Try it
Starting with the line where "Mask: left heart" appears, print every line through the end of the entries below exactly as it stands, and leave out the pictures.

Saved entries:
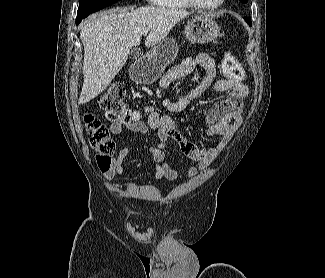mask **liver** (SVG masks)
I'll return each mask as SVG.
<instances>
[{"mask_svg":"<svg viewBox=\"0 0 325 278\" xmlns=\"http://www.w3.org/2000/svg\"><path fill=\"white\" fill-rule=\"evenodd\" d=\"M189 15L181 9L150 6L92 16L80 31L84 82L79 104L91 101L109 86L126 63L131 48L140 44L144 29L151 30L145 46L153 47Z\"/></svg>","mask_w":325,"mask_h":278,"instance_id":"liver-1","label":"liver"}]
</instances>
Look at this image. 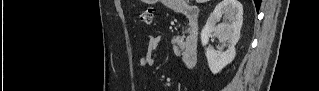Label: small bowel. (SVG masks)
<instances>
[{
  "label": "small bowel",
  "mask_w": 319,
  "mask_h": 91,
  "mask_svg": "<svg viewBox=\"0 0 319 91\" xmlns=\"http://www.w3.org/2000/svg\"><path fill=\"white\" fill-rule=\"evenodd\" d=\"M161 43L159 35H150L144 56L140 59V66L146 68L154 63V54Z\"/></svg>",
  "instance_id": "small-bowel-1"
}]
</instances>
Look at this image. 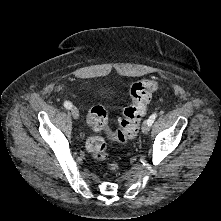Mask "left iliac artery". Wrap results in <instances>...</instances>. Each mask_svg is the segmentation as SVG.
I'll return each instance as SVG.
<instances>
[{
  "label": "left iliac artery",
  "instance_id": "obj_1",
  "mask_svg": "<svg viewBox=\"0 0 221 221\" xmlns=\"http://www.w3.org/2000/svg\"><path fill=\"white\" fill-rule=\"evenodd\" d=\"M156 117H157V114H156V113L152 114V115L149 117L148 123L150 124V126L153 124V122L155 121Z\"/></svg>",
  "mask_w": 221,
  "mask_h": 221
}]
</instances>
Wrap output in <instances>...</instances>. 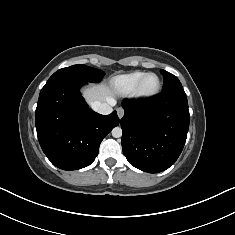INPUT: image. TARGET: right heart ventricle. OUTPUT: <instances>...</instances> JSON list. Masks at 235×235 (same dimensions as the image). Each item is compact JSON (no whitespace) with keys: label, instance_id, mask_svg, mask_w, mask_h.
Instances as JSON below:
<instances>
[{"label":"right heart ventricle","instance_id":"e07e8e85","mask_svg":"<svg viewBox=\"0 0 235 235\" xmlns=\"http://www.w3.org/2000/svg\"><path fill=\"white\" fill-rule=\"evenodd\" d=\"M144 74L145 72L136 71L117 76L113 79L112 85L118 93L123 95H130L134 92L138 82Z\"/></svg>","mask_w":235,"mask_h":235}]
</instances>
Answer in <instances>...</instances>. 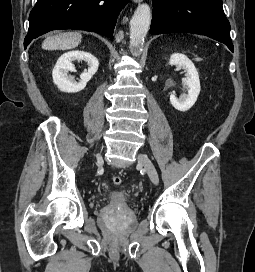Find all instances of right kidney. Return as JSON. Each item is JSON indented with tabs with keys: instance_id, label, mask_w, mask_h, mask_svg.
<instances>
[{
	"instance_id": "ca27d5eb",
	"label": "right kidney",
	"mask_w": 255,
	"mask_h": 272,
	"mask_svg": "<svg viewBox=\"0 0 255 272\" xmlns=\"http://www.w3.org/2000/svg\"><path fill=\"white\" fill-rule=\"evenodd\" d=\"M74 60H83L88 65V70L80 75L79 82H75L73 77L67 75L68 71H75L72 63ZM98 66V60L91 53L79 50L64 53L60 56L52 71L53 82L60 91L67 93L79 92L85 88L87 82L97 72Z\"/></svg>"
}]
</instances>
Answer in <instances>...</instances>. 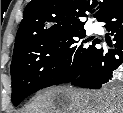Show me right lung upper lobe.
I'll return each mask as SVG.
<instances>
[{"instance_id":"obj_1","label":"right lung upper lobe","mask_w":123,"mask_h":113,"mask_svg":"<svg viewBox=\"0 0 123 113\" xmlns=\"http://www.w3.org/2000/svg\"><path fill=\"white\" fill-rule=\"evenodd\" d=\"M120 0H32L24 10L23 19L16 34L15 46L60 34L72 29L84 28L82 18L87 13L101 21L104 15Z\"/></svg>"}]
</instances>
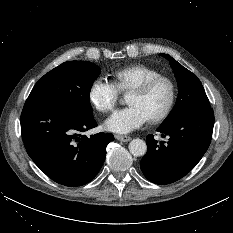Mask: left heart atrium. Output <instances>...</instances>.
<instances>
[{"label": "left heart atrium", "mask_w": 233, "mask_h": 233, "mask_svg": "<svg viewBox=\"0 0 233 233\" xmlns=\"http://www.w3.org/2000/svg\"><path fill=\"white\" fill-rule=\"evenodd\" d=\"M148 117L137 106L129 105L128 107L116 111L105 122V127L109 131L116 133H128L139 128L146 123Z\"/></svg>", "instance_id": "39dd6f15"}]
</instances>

Result of the exercise
Mask: left heart atrium. Output <instances>...</instances>.
<instances>
[{"label": "left heart atrium", "mask_w": 233, "mask_h": 233, "mask_svg": "<svg viewBox=\"0 0 233 233\" xmlns=\"http://www.w3.org/2000/svg\"><path fill=\"white\" fill-rule=\"evenodd\" d=\"M148 117L137 106L129 105L128 107L116 111L105 122V127L109 131L116 133H128L139 128L146 123Z\"/></svg>", "instance_id": "39dd6f15"}]
</instances>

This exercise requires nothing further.